Recorded data

▽

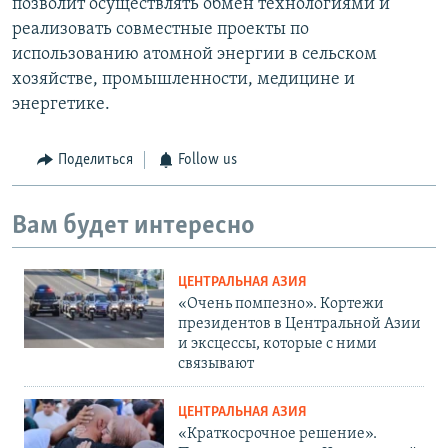
позволит осуществлять обмен технологиями и
реализовать совместные проекты по
использованию атомной энергии в сельском
хозяйстве, промышленности, медицине и
энергетике.
Поделиться
Follow us
Вам будет интересно
ЦЕНТРАЛЬНАЯ АЗИЯ
«Очень помпезно». Кортежи
президентов в Центральной Азии
и эксцессы, которые с ними
связывают
ЦЕНТРАЛЬНАЯ АЗИЯ
«Краткосрочное решение».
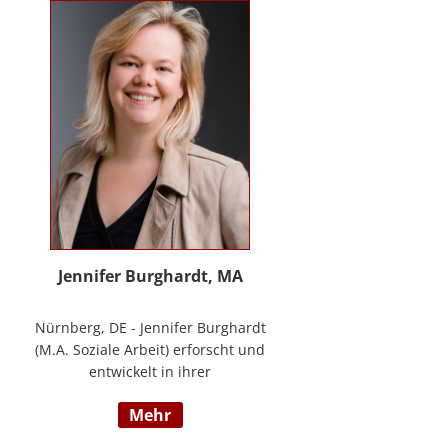
Methode® zu entwickeln, die ich
nun in meinem Bildungszentrum
mit großer Freude weitergebe.
Jennifer Burghardt, MA
Nürnberg, DE - Jennifer Burghardt
(M.A. Soziale Arbeit) erforscht und
entwickelt in ihrer
wissenschaftlichen Tätigkeit am
mehr
Institut für E-Beratung der
Technischen Hochschule Nürnberg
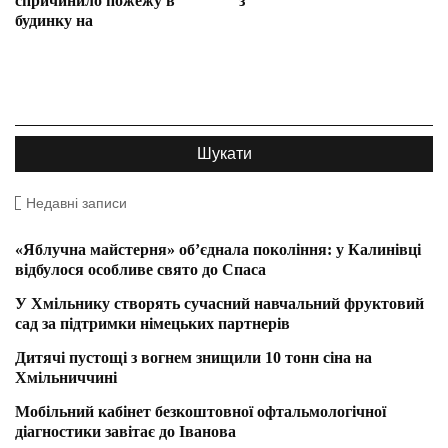
спричинило пожежу в
з
будинку на
Недавні записи
«Яблучна майстерня» об’єднала покоління: у Калинівці
відбулося особливе свято до Спаса
У Хмільнику створять сучасний навчальний фруктовий
сад за підтримки німецьких партнерів
Дитячі пустощі з вогнем знищили 10 тонн сіна на
Хмільниччині
Мобільний кабінет безкоштовної офтальмологічної
діагностики завітає до Іванова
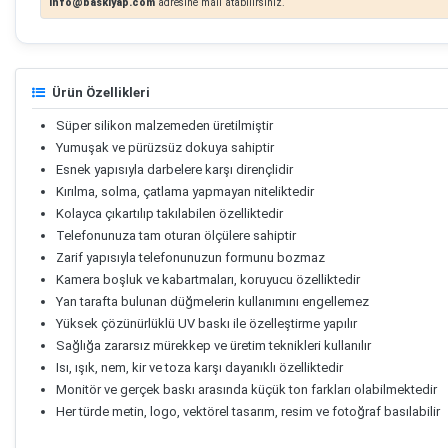
info@baskiyap.com
adresine mail atabilirsiniz.
Ürün Özellikleri
Süper silikon malzemeden üretilmiştir
Yumuşak ve pürüzsüz dokuya sahiptir
Esnek yapısıyla darbelere karşı dirençlidir
Kırılma, solma, çatlama yapmayan niteliktedir
Kolayca çıkartılıp takılabilen özelliktedir
Telefonunuza tam oturan ölçülere sahiptir
Zarif yapısıyla telefonunuzun formunu bozmaz
Kamera boşluk ve kabartmaları, koruyucu özelliktedir
Yan tarafta bulunan düğmelerin kullanımını engellemez
Yüksek çözünürlüklü UV baskı ile özelleştirme yapılır
Sağlığa zararsız mürekkep ve üretim teknikleri kullanılır
Isı, ışık, nem, kir ve toza karşı dayanıklı özelliktedir
Monitör ve gerçek baskı arasında küçük ton farkları olabilmektedir
Her türde metin, logo, vektörel tasarım, resim ve fotoğraf basılabilir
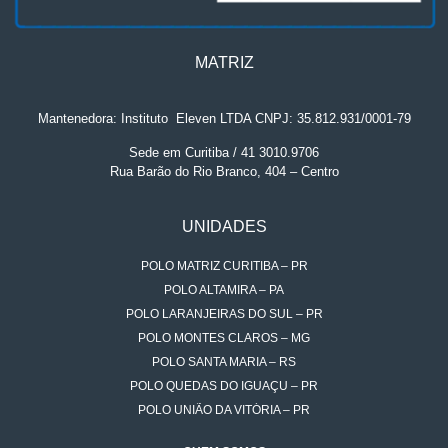
MATRIZ
Mantenedora: Instituto
.
Eleven LTDA CNPJ: 35.812.931/0001-79
Sede em Curitiba / 41 3010.9706
Rua Barão do Rio Branco, 404 – Centro
UNIDADES
POLO MATRIZ CURITIBA – PR
POLO ALTAMIRA – PA
POLO LARANJEIRAS DO SUL – PR
POLO MONTES CLAROS – MG
POLO SANTA MARIA – RS
POLO QUEDAS DO IGUAÇU – PR
POLO UNIÃO DA VITÓRIA – PR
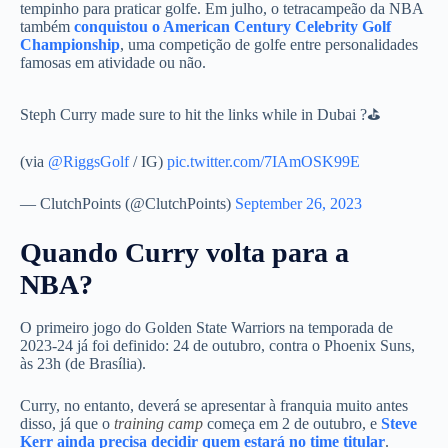
tempinho para praticar golfe. Em julho, o tetracampeão da NBA
também
conquistou o American Century Celebrity Golf
Championship
, uma competição de golfe entre personalidades
famosas em atividade ou não.
Steph Curry made sure to hit the links while in Dubai ?⛳️
(via
@RiggsGolf
/ IG)
pic.twitter.com/7IAmOSK99E
— ClutchPoints (@ClutchPoints)
September 26, 2023
Quando Curry volta para a
NBA?
O primeiro jogo do Golden State Warriors na temporada de
2023-24 já foi definido: 24 de outubro, contra o Phoenix Suns,
às 23h (de Brasília).
Curry, no entanto, deverá se apresentar à franquia muito antes
disso, já que o
training camp
começa em 2 de outubro, e
Steve
Kerr ainda precisa decidir quem estará no time titular
.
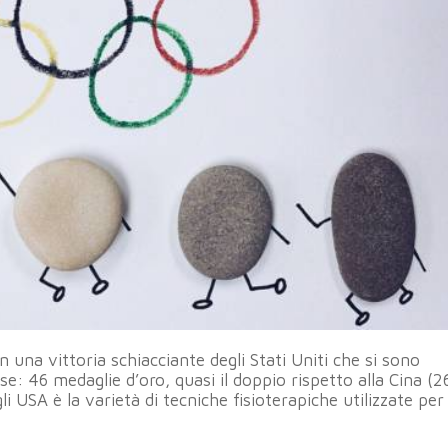
on una vittoria schiacciante degli Stati Uniti che si sono
se: 46 medaglie d’oro, quasi il doppio rispetto alla Cina (2
li USA è la varietà di tecniche fisioterapiche utilizzate per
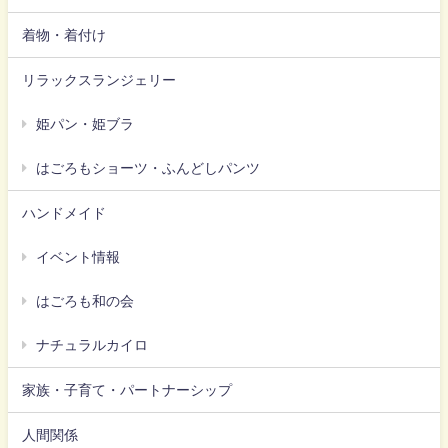
着物・着付け
リラックスランジェリー
姫パン・姫ブラ
はごろもショーツ・ふんどしパンツ
ハンドメイド
イベント情報
はごろも和の会
ナチュラルカイロ
家族・子育て・パートナーシップ
人間関係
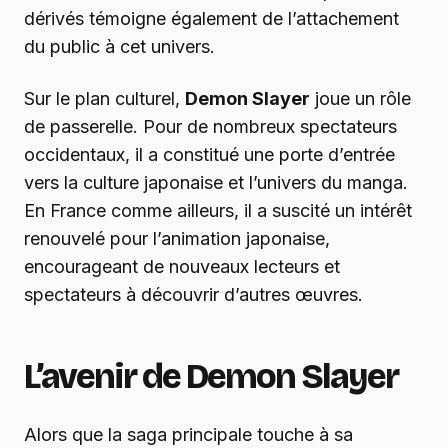
dérivés témoigne également de l’attachement
du public à cet univers.
Sur le plan culturel,
Demon Slayer
joue un rôle
de passerelle. Pour de nombreux spectateurs
occidentaux, il a constitué une porte d’entrée
vers la culture japonaise et l’univers du manga.
En France comme ailleurs, il a suscité un intérêt
renouvelé pour l’animation japonaise,
encourageant de nouveaux lecteurs et
spectateurs à découvrir d’autres œuvres.
L’avenir de Demon Slayer
Alors que la saga principale touche à sa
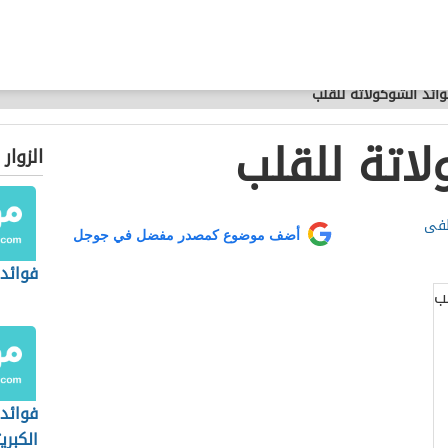
ائد الشوكولاتة للقلب
لاتة للقلب
الزوار
طفى
أضف موضوع كمصدر مفضل في جوجل
فوائد 
فوائد 
الكبري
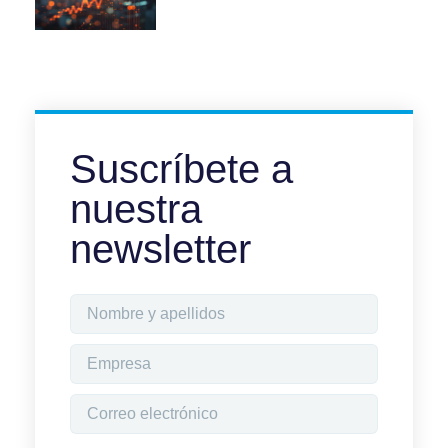
Suscríbete a
nuestra
newsletter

△

What the exercise asks:
Copy each line above that has the word "baskı".

Task response:
Yüksek çözünürlüklü UV baskı ile özelleştirme yapılır
Monitör ve gerçek baskı arasında küçük ton farkları olabilmektedir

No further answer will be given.